• The problem:
Print the lines that start the entries and continue through the one holding "Самый распространенный вариант", please, exactly and with the pictures omitted.

[Collected data]
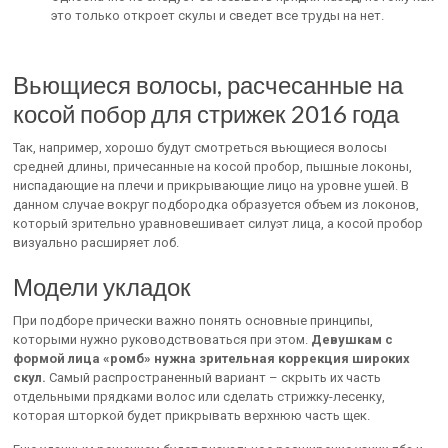
это только откроет скулы и сведет все труды на нет.
Вьющиеся волосы, расчесанные на
косой побор для стрижек 2016 года
Так, например, хорошо будут смотреться вьющиеся волосы
средней длины, причесанные на косой пробор, пышные локоны,
ниспадающие на плечи и прикрывающие лицо на уровне ушей. В
данном случае вокруг подбородка образуется объем из локонов,
который зрительно уравновешивает силуэт лица, а косой пробор
визуально расширяет лоб.
Модели укладок
При подборе прически важно понять основные принципы,
которыми нужно руководствоваться при этом.
Девушкам с
формой лица «ромб» нужна зрительная коррекция широких
скул.
Самый распространенный вариант – скрыть их часть
отдельными прядками волос или сделать стрижку-лесенку,
которая шторкой будет прикрывать верхнюю часть щек.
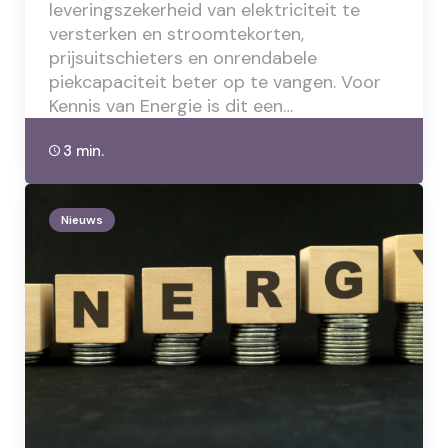
leveringszekerheid van elektriciteit te
versterken en stroomtekorten,
prijsuitschieters en onrendabele
piekcapaciteit beter op te vangen. Voor
Kennis van Energie is dit een…
3 min.
Nieuws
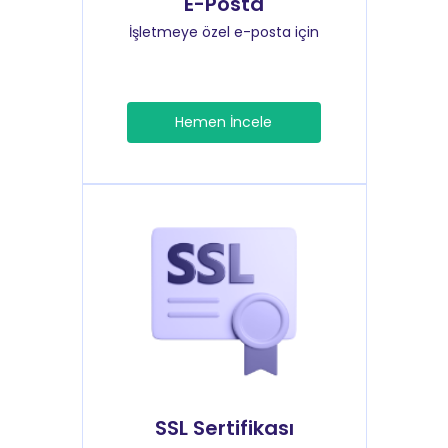
E-Posta
İşletmeye özel e-posta için
Hemen İncele
SSL Sertifikası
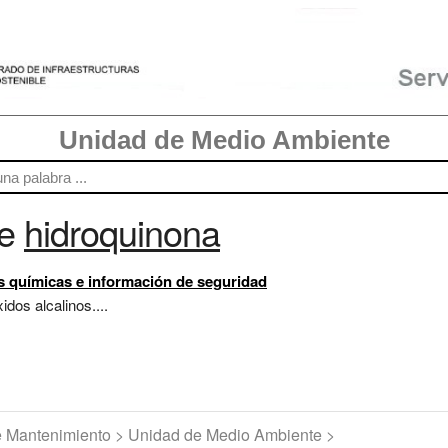
Unidad de Medio Ambiente
re
hidroquinona
s químicas e información de seguridad
idos alcalinos....
de Mantenimiento > Unidad de Medio Ambiente >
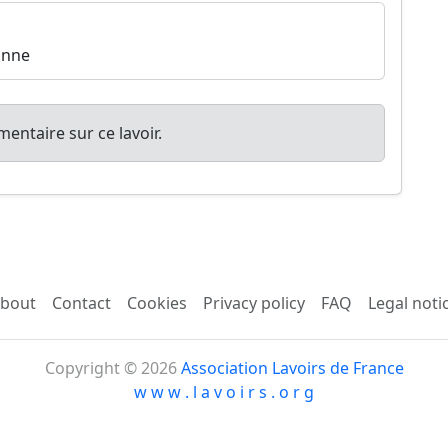
anne
entaire sur ce lavoir.
bout
Contact
Cookies
Privacy policy
FAQ
Legal noti
Copyright © 2026
Association Lavoirs de France
w w w . l a v o i r s . o r g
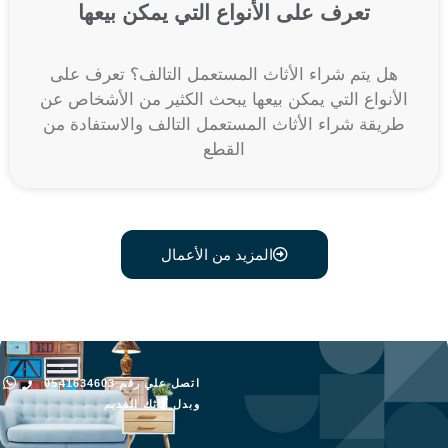
تعرف على الأنواع التي يمكن بيعها
هل يتم شراء الأثاث المستعمل التالف؟ تعرف على
الأنواع التي يمكن بيعها يبحث الكثير من الأشخاص عن
طريقة شراء الأثاث المستعمل التالف والاستفادة من
القطع
المزيد من الأعمال
اتصل علي رقم 0541634603
وبدل أثاثك القديم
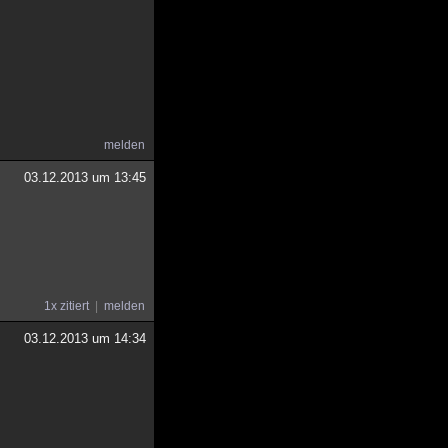
melden
03.12.2013 um 13:45
1x zitiert
melden
03.12.2013 um 14:34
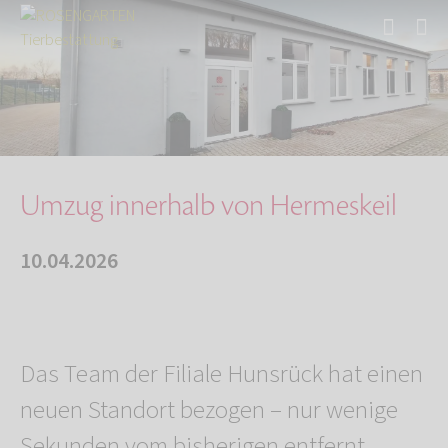
Start
Über uns
Aktuelles
Umzug innerhalb von Hermeskeil
Umzug innerhalb von Hermeskeil
10.04.2026
Das Team der Filiale Hunsrück hat einen
neuen Standort bezogen – nur wenige
Sekunden vom bisherigen entfernt.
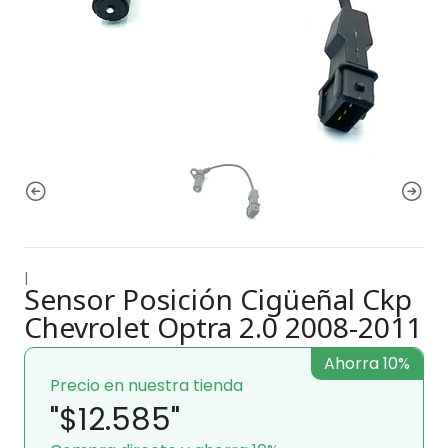
|
Sensor Posición Cigüeñal Ckp
Chevrolet Optra 2.0 2008-2011
Ahorra 10%
Precio en nuestra tienda
"$12.585"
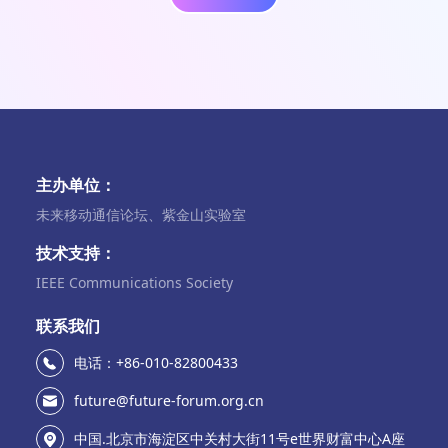
主办单位：
未来移动通信论坛、紫金山实验室
技术支持：
IEEE Communications Society
联系我们
电话：+86-010-82800433
future@future-forum.org.cn
中国.北京市海淀区中关村大街11号e世界财富中心A座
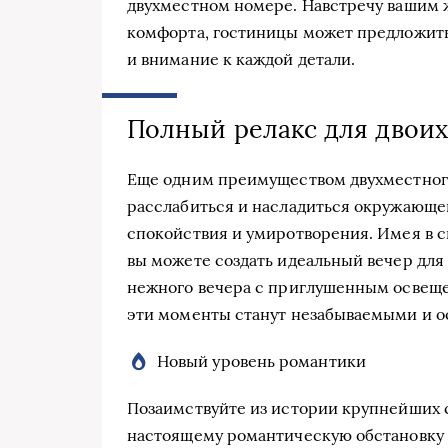
двухместном номере. Навстречу вашим
комфорта, гостиницы может предложить
и внимание к каждой детали.
Полный релакс для двоих
Еще одним преимуществом двухместного
расслабиться и насладиться окружающе
спокойствия и умиротворения. Имея в 
вы можете создать идеальный вечер для 
нежного вечера с приглушенным освеще
эти моменты станут незабываемыми и о
Новый уровень романтики
Позаимствуйте из истории крупнейших 
настоящему романтическую обстановку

• Written response:
это только откроет скулы и сведет все труды на нет.
Вьющиеся волосы, расчесанные на
косой побор для стрижек 2016 года
Так, например, хорошо будут смотреться вьющиеся волосы
средней длины, причесанные на косой пробор, пышные локоны,
ниспадающие на плечи и прикрывающие лицо на уровне ушей. В
данном случае вокруг подбородка образуется объем из локонов,
который зрительно уравновешивает силуэт лица, а косой пробор
визуально расширяет лоб.
Модели укладок
При подборе прически важно понять основные принципы,
которыми нужно руководствоваться при этом.
Девушкам с
формой лица «ромб» нужна зрительная коррекция широких
скул.
Самый распространенный вариант – скрыть их часть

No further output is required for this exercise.